I’ve also heard this song called Gizamaluke’s Grotto, as that’s the area of the game where it plays. For unknown reasons, Alexandria has invaded Burmecia, and you pass through this grotto as you head towards Burmecia in hopes of discovering some answers. As such, there is a fair amount of tension in the air- there’s a lot of uncertainty that makes the entire situation uncomfortable. What kind of shape is Burmecia in? Did Alexandria really attack another friendly nation? Why would they do such a thing? The song plays up these feelings, and doesn’t have much resolution in its threads. The notes are hollow, failing to offer up any kind of easy transition- this is not a forward moving song in the slightest. Its motifs seem confused and aimless, which does a fantastic job at expressing the overall tone at this stage in the game.

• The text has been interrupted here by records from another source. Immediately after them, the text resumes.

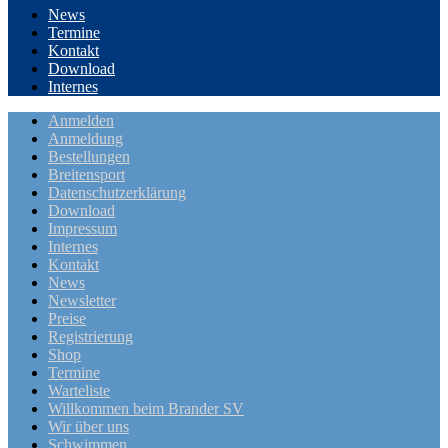
News
Termine
Kontakt
Download
Internes
Anmelden
Anmeldung
Bestellungen
Breitensport
Datenschutzerklärung
Download
Impressum
Internes
Kontakt
News
Newsletter
Preise
Registrierung
Shop
Termine
Warteliste
Willkommen beim Brander SV
Wir über uns
Schwimmen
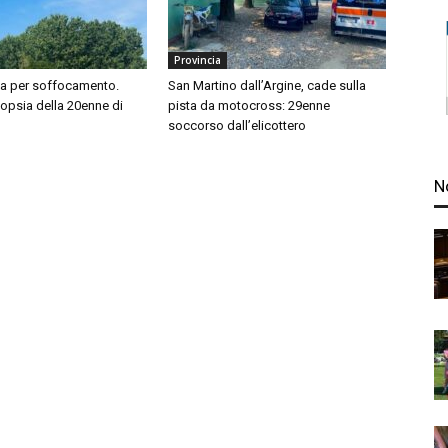
Provincia
sa per soffocamento.
San Martino dall’Argine, cade sulla
topsia della 20enne di
pista da motocross: 29enne
soccorso dall’elicottero
N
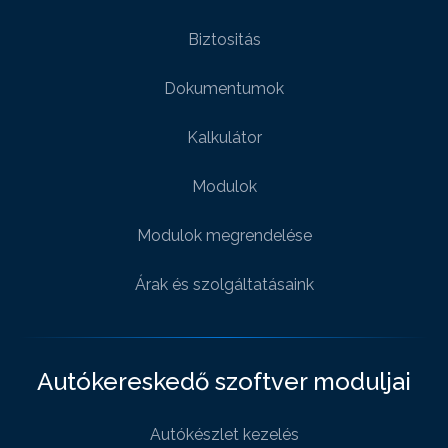
Biztositás
Dokumentumok
Kalkulátor
Modulok
Modulok megrendelése
Árak és szolgáltatásaink
Autókereskedő szoftver moduljai
Autókészlet kezelés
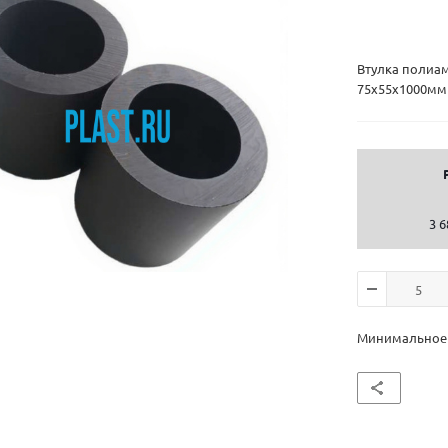
Втулка полиа
75х55х1000мм
3 6
Минимальное к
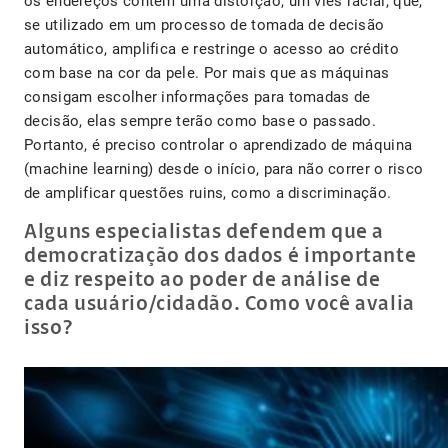
os endereços contêm uma distorção, um viés racial, que,
se utilizado em um processo de tomada de decisão
automático, amplifica e restringe o acesso ao crédito
com base na cor da pele. Por mais que as máquinas
consigam escolher informações para tomadas de
decisão, elas sempre terão como base o passado.
Portanto, é preciso controlar o aprendizado de máquina
(machine learning) desde o início, para não correr o risco
de amplificar questões ruins, como a discriminação.
Alguns especialistas defendem que a
democratização dos dados é importante
e diz respeito ao poder de análise de
cada usuário/cidadão. Como você avalia
isso?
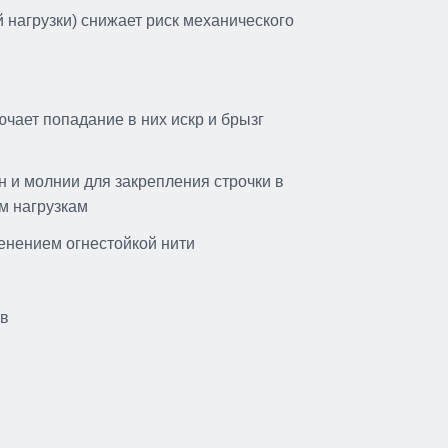
 нагрузки) снижает риск механического
ючает попадание в них искр и брызг
н и молнии для закрепления строчки в
м нагрузкам
нением огнестойкой нити
ов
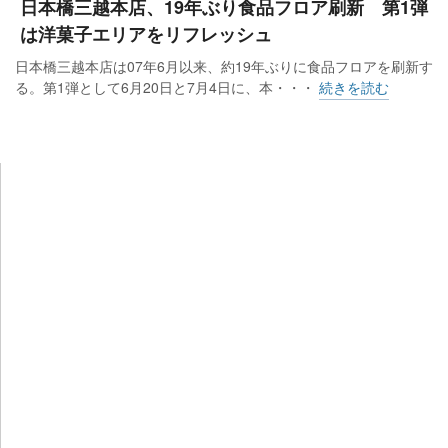
日本橋三越本店、19年ぶり食品フロア刷新 第1弾
は洋菓子エリアをリフレッシュ
日本橋三越本店は07年6月以来、約19年ぶりに食品フロアを刷新す
る。第1弾として6月20日と7月4日に、本・・・
続きを読む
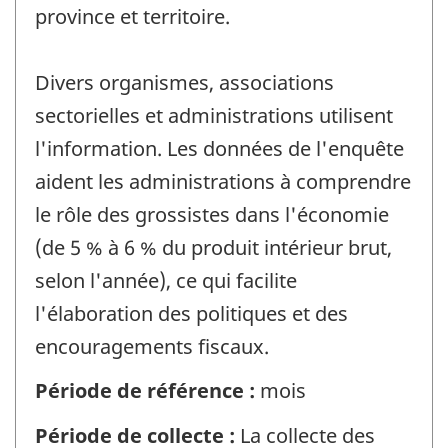
province et territoire.
Divers organismes, associations
sectorielles et administrations utilisent
l'information. Les données de l'enquête
aident les administrations à comprendre
le rôle des grossistes dans l'économie
(de 5 % à 6 % du produit intérieur brut,
selon l'année), ce qui facilite
l'élaboration des politiques et des
encouragements fiscaux.
Période de référence :
mois
Période de collecte :
La collecte des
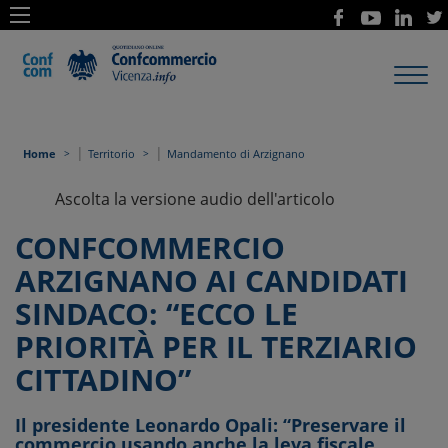
Toggl
navig
|
|
Home
Territorio
Mandamento di Arzignano
Ascolta la versione audio dell'articolo
CONFCOMMERCIO
ARZIGNANO AI CANDIDATI
SINDACO: “ECCO LE
PRIORITÀ PER IL TERZIARIO
CITTADINO”
Il presidente Leonardo Opali: “Preservare il
commercio usando anche la leva fiscale,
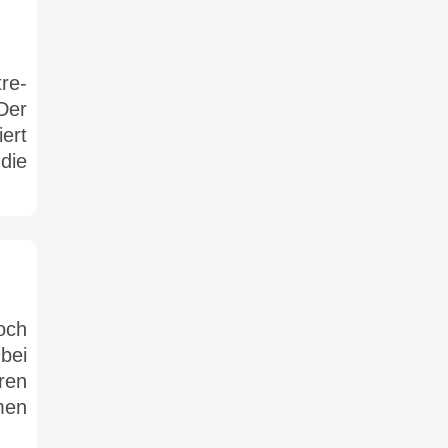
tre-
Der
ert
die
och
bei
ren
men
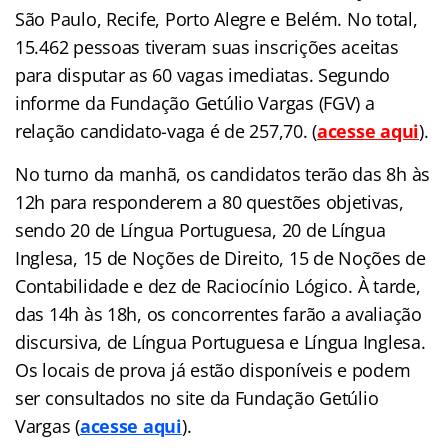
São Paulo, Recife, Porto Alegre e Belém. No total,
15.462 pessoas tiveram suas inscrições aceitas
para disputar as 60 vagas imediatas. Segundo
informe da Fundação Getúlio Vargas (FGV)
a
relação candidato-vaga é de 257,70. (
acesse aqui
).
No turno da manhã,
os candidatos terão das 8h às
12h para responderem a 80 questões objetivas,
sendo 20 de Língua Portuguesa, 20 de Língua
Inglesa, 15 de Noções de Direito, 15 de Noções de
Contabilidade e dez de Raciocínio Lógico. À tarde,
das 14h às 18h, os concorrentes farão a avaliação
discursiva, de Língua Portuguesa e Língua Inglesa.
Os locais de prova já estão disponíveis e podem
ser consultados no site da Fundação Getúlio
Vargas (
acesse aqui
).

And yet, for as much as Freya’s Theme seems to represent uncertainty, it also represents possibility. While the majority of the song struggles to go anywhere, there is a single, subtle segment (starting around 1:50 in the above video) that manages to turn the song on its head. For a few seconds, the instrumentation and pitch of the notes change ever so slightly, becoming brighter and more upbeat. This seems to suggest that just because you don’t know what lies ahead doesn’t necessarily mean it’s bad. It’s entirely feasible that Burmecia is just fine after all. Perhaps uncertainty and possibility are opposite sides of the same coin- equally viable yet totally contradictory ways of looking at the same situation. Freya’s Theme seems to take this idea and run with it. The entire time you’re in Gizamaluke’s Grotto your characters are wondering about Alexandria and Burmecia, simultaneously fearing the worst and hoping for the best.
Freya’s Theme does something that a lot of the best songs in the Final Fantasy series do- it highlights what would otherwise be a fairly subtle plot device in an entertaining way that also guides my thoughts and emotions. I absolutely love it when a cool, well written song that’s already fun to listen to manages to be something memorable in its own right. Freya’s Theme does just that.
Sometimes you want music that isn’t deep, epic, or emotionally heavy. Sometimes you just want something light and fun, and that’s exactly what you get from Yoshi’s Island.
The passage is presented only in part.